After he joined the Twins in 2010, he promptly established himself as the closer. For the Twins, he converted 16 of 18 save opportunities and finished with a 2.00 ERA.
Last season he struggled with nine blown saves in 24 opportunities. His ERA also increased to 4.25.
This season, he has been a reliable closer again with only one blown save along with a 3.42 ERA.
In his absence, Glen Perkins and Jared Burton have been doing a very good job tag-teaming the closer role.

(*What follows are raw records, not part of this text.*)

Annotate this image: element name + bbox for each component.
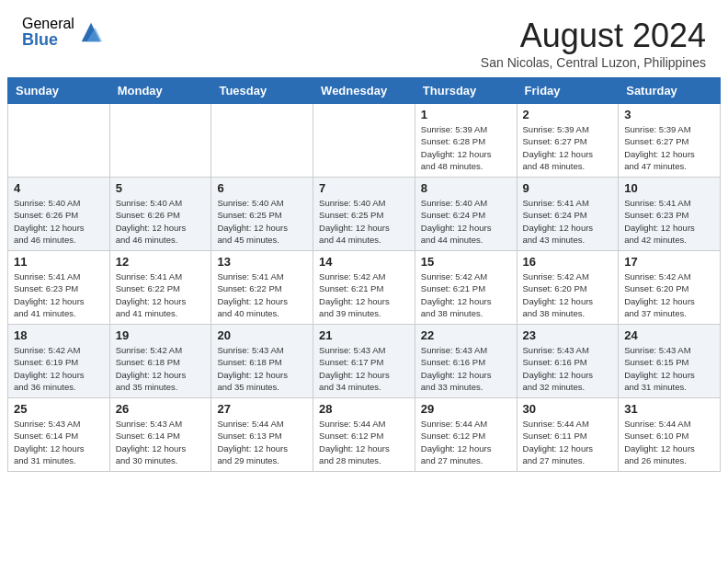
calendar-table: Sunday Monday Tuesday Wednesday Thursday… <box>7 77 721 472</box>
day-info: Sunrise: 5:44 AM Sunset: 6:13 PM Dayligh… <box>217 418 307 466</box>
calendar-cell: 1Sunrise: 5:39 AM Sunset: 6:28 PM Daylig… <box>415 104 517 178</box>
calendar-cell <box>109 104 211 178</box>
calendar-cell: 19Sunrise: 5:42 AM Sunset: 6:18 PM Dayli… <box>109 325 211 398</box>
day-info: Sunrise: 5:42 AM Sunset: 6:21 PM Dayligh… <box>421 270 511 319</box>
day-number: 23 <box>523 328 613 342</box>
day-info: Sunrise: 5:43 AM Sunset: 6:18 PM Dayligh… <box>217 344 307 393</box>
calendar-cell: 10Sunrise: 5:41 AM Sunset: 6:23 PM Dayli… <box>619 178 721 251</box>
day-number: 10 <box>624 181 714 195</box>
calendar-cell: 8Sunrise: 5:40 AM Sunset: 6:24 PM Daylig… <box>415 178 517 251</box>
calendar-cell: 2Sunrise: 5:39 AM Sunset: 6:27 PM Daylig… <box>517 104 619 178</box>
day-number: 2 <box>523 108 613 121</box>
calendar-cell: 25Sunrise: 5:43 AM Sunset: 6:14 PM Dayli… <box>8 398 110 472</box>
calendar-row-4: 18Sunrise: 5:42 AM Sunset: 6:19 PM Dayli… <box>8 325 721 398</box>
header-tuesday: Tuesday <box>211 78 313 104</box>
calendar-cell: 23Sunrise: 5:43 AM Sunset: 6:16 PM Dayli… <box>517 325 619 398</box>
day-info: Sunrise: 5:41 AM Sunset: 6:22 PM Dayligh… <box>217 270 307 319</box>
header-wednesday: Wednesday <box>313 78 415 104</box>
day-info: Sunrise: 5:40 AM Sunset: 6:26 PM Dayligh… <box>14 197 104 246</box>
day-number: 14 <box>319 255 409 269</box>
calendar-body: 1Sunrise: 5:39 AM Sunset: 6:28 PM Daylig… <box>8 104 721 472</box>
page-container: General Blue August 2024 San Nicolas, Ce… <box>0 0 728 479</box>
calendar-cell: 20Sunrise: 5:43 AM Sunset: 6:18 PM Dayli… <box>211 325 313 398</box>
day-number: 26 <box>116 402 206 416</box>
day-info: Sunrise: 5:42 AM Sunset: 6:20 PM Dayligh… <box>624 270 714 319</box>
day-number: 7 <box>319 181 409 195</box>
days-header-row: Sunday Monday Tuesday Wednesday Thursday… <box>8 78 721 104</box>
calendar-cell: 21Sunrise: 5:43 AM Sunset: 6:17 PM Dayli… <box>313 325 415 398</box>
day-info: Sunrise: 5:40 AM Sunset: 6:25 PM Dayligh… <box>319 197 409 246</box>
location: San Nicolas, Central Luzon, Philippines <box>481 55 706 70</box>
logo-icon <box>78 19 104 45</box>
calendar-cell: 5Sunrise: 5:40 AM Sunset: 6:26 PM Daylig… <box>109 178 211 251</box>
day-number: 4 <box>14 181 104 195</box>
day-number: 19 <box>116 328 206 342</box>
calendar-cell: 26Sunrise: 5:43 AM Sunset: 6:14 PM Dayli… <box>109 398 211 472</box>
day-number: 27 <box>217 402 307 416</box>
calendar-cell <box>8 104 110 178</box>
day-info: Sunrise: 5:41 AM Sunset: 6:23 PM Dayligh… <box>624 197 714 246</box>
calendar-cell: 24Sunrise: 5:43 AM Sunset: 6:15 PM Dayli… <box>619 325 721 398</box>
calendar-cell: 15Sunrise: 5:42 AM Sunset: 6:21 PM Dayli… <box>415 251 517 325</box>
calendar-cell: 16Sunrise: 5:42 AM Sunset: 6:20 PM Dayli… <box>517 251 619 325</box>
header-thursday: Thursday <box>415 78 517 104</box>
day-info: Sunrise: 5:42 AM Sunset: 6:21 PM Dayligh… <box>319 270 409 319</box>
header-monday: Monday <box>109 78 211 104</box>
calendar-row-2: 4Sunrise: 5:40 AM Sunset: 6:26 PM Daylig… <box>8 178 721 251</box>
calendar-cell <box>211 104 313 178</box>
day-info: Sunrise: 5:39 AM Sunset: 6:27 PM Dayligh… <box>523 123 613 172</box>
day-info: Sunrise: 5:44 AM Sunset: 6:11 PM Dayligh… <box>523 418 613 466</box>
day-number: 29 <box>421 402 511 416</box>
day-info: Sunrise: 5:44 AM Sunset: 6:12 PM Dayligh… <box>421 418 511 466</box>
day-info: Sunrise: 5:41 AM Sunset: 6:24 PM Dayligh… <box>523 197 613 246</box>
calendar-cell: 4Sunrise: 5:40 AM Sunset: 6:26 PM Daylig… <box>8 178 110 251</box>
day-info: Sunrise: 5:43 AM Sunset: 6:16 PM Dayligh… <box>421 344 511 393</box>
logo: General Blue <box>22 17 104 48</box>
calendar-cell: 22Sunrise: 5:43 AM Sunset: 6:16 PM Dayli… <box>415 325 517 398</box>
calendar-cell: 12Sunrise: 5:41 AM Sunset: 6:22 PM Dayli… <box>109 251 211 325</box>
header-sunday: Sunday <box>8 78 110 104</box>
calendar-cell: 29Sunrise: 5:44 AM Sunset: 6:12 PM Dayli… <box>415 398 517 472</box>
header: General Blue August 2024 San Nicolas, Ce… <box>0 0 728 77</box>
calendar-cell: 18Sunrise: 5:42 AM Sunset: 6:19 PM Dayli… <box>8 325 110 398</box>
calendar-cell: 13Sunrise: 5:41 AM Sunset: 6:22 PM Dayli… <box>211 251 313 325</box>
day-number: 25 <box>14 402 104 416</box>
title-section: August 2024 San Nicolas, Central Luzon, … <box>481 17 706 70</box>
day-number: 17 <box>624 255 714 269</box>
calendar-cell: 3Sunrise: 5:39 AM Sunset: 6:27 PM Daylig… <box>619 104 721 178</box>
day-number: 8 <box>421 181 511 195</box>
day-number: 13 <box>217 255 307 269</box>
header-saturday: Saturday <box>619 78 721 104</box>
day-number: 24 <box>624 328 714 342</box>
calendar-header: Sunday Monday Tuesday Wednesday Thursday… <box>8 78 721 104</box>
calendar-row-3: 11Sunrise: 5:41 AM Sunset: 6:23 PM Dayli… <box>8 251 721 325</box>
day-number: 9 <box>523 181 613 195</box>
calendar-cell: 11Sunrise: 5:41 AM Sunset: 6:23 PM Dayli… <box>8 251 110 325</box>
calendar-cell: 31Sunrise: 5:44 AM Sunset: 6:10 PM Dayli… <box>619 398 721 472</box>
day-info: Sunrise: 5:42 AM Sunset: 6:18 PM Dayligh… <box>116 344 206 393</box>
day-number: 3 <box>624 108 714 121</box>
calendar-cell: 30Sunrise: 5:44 AM Sunset: 6:11 PM Dayli… <box>517 398 619 472</box>
day-number: 21 <box>319 328 409 342</box>
day-number: 11 <box>14 255 104 269</box>
day-number: 30 <box>523 402 613 416</box>
calendar-cell: 9Sunrise: 5:41 AM Sunset: 6:24 PM Daylig… <box>517 178 619 251</box>
day-info: Sunrise: 5:40 AM Sunset: 6:25 PM Dayligh… <box>217 197 307 246</box>
logo-blue: Blue <box>22 31 74 48</box>
calendar-cell: 28Sunrise: 5:44 AM Sunset: 6:12 PM Dayli… <box>313 398 415 472</box>
calendar-cell: 14Sunrise: 5:42 AM Sunset: 6:21 PM Dayli… <box>313 251 415 325</box>
logo-general: General <box>22 17 74 31</box>
calendar-cell: 17Sunrise: 5:42 AM Sunset: 6:20 PM Dayli… <box>619 251 721 325</box>
day-info: Sunrise: 5:43 AM Sunset: 6:16 PM Dayligh… <box>523 344 613 393</box>
day-info: Sunrise: 5:43 AM Sunset: 6:14 PM Dayligh… <box>116 418 206 466</box>
day-info: Sunrise: 5:40 AM Sunset: 6:24 PM Dayligh… <box>421 197 511 246</box>
day-info: Sunrise: 5:43 AM Sunset: 6:15 PM Dayligh… <box>624 344 714 393</box>
day-info: Sunrise: 5:43 AM Sunset: 6:14 PM Dayligh… <box>14 418 104 466</box>
day-number: 28 <box>319 402 409 416</box>
calendar-cell: 7Sunrise: 5:40 AM Sunset: 6:25 PM Daylig… <box>313 178 415 251</box>
calendar-cell <box>313 104 415 178</box>
calendar-cell: 6Sunrise: 5:40 AM Sunset: 6:25 PM Daylig… <box>211 178 313 251</box>
day-info: Sunrise: 5:41 AM Sunset: 6:22 PM Dayligh… <box>116 270 206 319</box>
day-info: Sunrise: 5:44 AM Sunset: 6:10 PM Dayligh… <box>624 418 714 466</box>
day-number: 12 <box>116 255 206 269</box>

When the Twins signed Jamey Carroll to a three-year contract last November, there was no way that Carroll was going to be a long-term answer at shortstop.
A career .275 hitter, Carroll is having one of his worst seasons at the plate—currently hitting .241.
At 38 years old, and in his 11th major league season, his days as an everyday player might be over. Opening the season as the shortstop, he was moved to second in favor of rookie Brian Dozier, and has since played at second and third.
According to a report from mlbtraderumors.com, last year there were three teams interested in acquiring Carroll as the trade deadline approached. Perhaps there could be some offers for the veteran infielder this year.
Unfortunately for the Twins, Justin Morneau has not been able to hit like he was before a concussion wiped out the second half of his 2010 season. At the time, the 2006 American League MVP was leading the Twins with a .345 batting average, 18 home runs and 56 RBIs.
It ended four consecutive seasons with at least 100 RBIs for Morneau.
His struggles continued into 2011 with various ailments that limited him to 69 games last season. Morneau hit only .227 with four home runs and 30 RBIs—the lowest totals since his rookie season in 2003.
He is slowly turning things around with a .238 average, 10 home runs and 35 RBIs in 61 games this season.
With Chris Pamelee ready to take over first base, the time might be right to trade the 31-year-old Morneau.
The Twins find themselves once again with two center fielders.
The last time it was between Carlos Gomez and Denard Span, a battle Span won when the Twins traded Gomez to the Brewers for J.J. Hardy after the 2009 season.
Last season, Ben Revere established himself more than a capable center fielder when he filled while Span was recovering from a concussion.
Span has been a solid contributor all season with a .273 average as the Twins leadoff hitter. In 75 games he's hit three home runs. He also has 31 RBIs and nine stolen bases.
Even though the Twins signed Ryan Doumit to a two-contract extension that will pay him $3.5 million over the next two seasons, there could still be some teams looking to add his depth defensively—as well as his bat.
As of Wednesday, the switch-hitting Doumit is batting .279 with seven home runs and 36 RBIs.
He's played in 64 of the Twins games this season, alternating mostly between catcher and DH, but has also seen some action in right field and took one turn at first base.
His flexibility has allowed the Twins to carry three catchers for most of the season, something the Twins have coveted for a while.
It will take a lot to pry him away from the Twins, but general manager Terry Ryan should still be willing to listen.
One of the bright spots this season has been Josh Willingham. If not for the surprising power display of third baseman Trevor Plouffe, Willingham would be the story for Twins.
Willingham has proved that last season was not a fluke as he hit career highs with 29 homers and 98 RBIs. He's backed that up with a pace that projects him to hit 30 home runs and 120 RBIs.
Having played in 78 of the Twins 81 games, he is hitting .269, with 18 home runs and leads the team with 59 RBIs.
As noted on the slide for Denard Span, the Twins have no interest in trading Willingham. However, with back-to-back seasons demonstrating his home run power, there could be some playoff-contending teams that would welcome his bat.
If the price is right, the Twins should listen to their offers.